Вашшур и Нухассин переглянулись с недоумением.

– Наши ловцы жемчуга бывают в Бенгоде, но ни о чем подобном им не говорили, – сказал старик. – Плавать далеко в океан… Разве такое возможно! Там нет никаких земель, но если долго плыть, корабль наткнется на Оправу Мира. А это Таван-Гезу не понравится!

– Совсем не понравится, – поддакнул Нухассин.

Тревельян разочарованно вздохнул. Нет слухов о дальних плаваниях в океане… Печально, очень печально! Разумеется, он соберет информацию не только в этом селении на краю света, но и в больших портовых городах востока и запада, в имперских провинциях и в столице. В конце концов, что знали о плавании Колумба в Китае семнадцатого века или, предположим, в дебрях финских лесов?.. С другой стороны, Хай-Та не Китай и не страна Суоми, а держава, близкая к центру событий… если бы такие события состоялись.

Снова вздохнув, он произнес:

– Не уверен, что на восток плавали недавно. Может быть, десять или двадцать лет назад… Поэтому я все же пойду в Бенгод и постараюсь разузнать там что-то определенное.

– Тебе не надо идти в Бенгод, – сказал Вашшур. – Уже время Заката, и скоро вернутся пироги с нашими мужчинами. Останься здесь на Ночь, а утром я прикажу, чтобы тебя отвезли в Бенгод под парусом. Если отправиться в середине Восхода, то ты попадешь туда к началу Дня. Дорога морем легче, чем по суше.

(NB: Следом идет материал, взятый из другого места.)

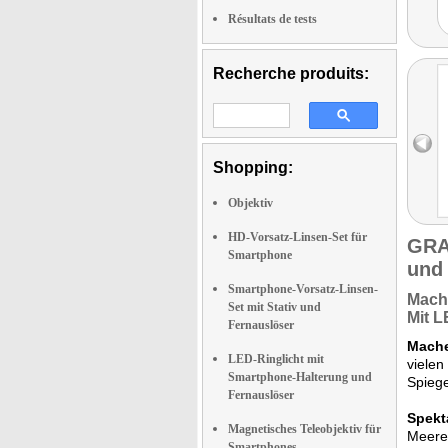
Résultats de tests
Recherche produits:
Shopping:
Objektiv
HD-Vorsatz-Linsen-Set für
GRA
Smartphone
und
Smartphone-Vorsatz-Linsen-
Macht
Set mit Stativ und
Mit L
Fernauslöser
Mache
LED-Ringlicht mit
vielen
Smartphone-Halterung und
Spiege
Fernauslöser
Spekt
Magnetisches Teleobjektiv für
Meere
Smartphones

Тревельян подумал и согласился. Потом достал из мешка свою лютню, настроил ее и начал петь. Пел он до тех пор, пока не вернулись с моря ловцы жемчуга и не взошли в небесах альфа и бета Апеллеса, известные в этом мире как Ближняя и Дальняя звезда. Песни он пел не свои, чужие, но были то баллады Удзени, Торе, Шо-Инга и Островного Королевства, земель западных и столь далеких, что в этой деревне о них даже не слышали.

* * *

Утром он отправился в Бенгод на пироге с балансиром и высокой мачтой с косым парусом. Сопровождали Тревельяна шестеро парней, и всю дорогу он то пел им песни, то расспрашивал, не ходят ли в их краях какие-нибудь слухи о путешествиях в Восточный океан и лежащих за ним землях. Но молодым рыбакам ничего об этом не было известно.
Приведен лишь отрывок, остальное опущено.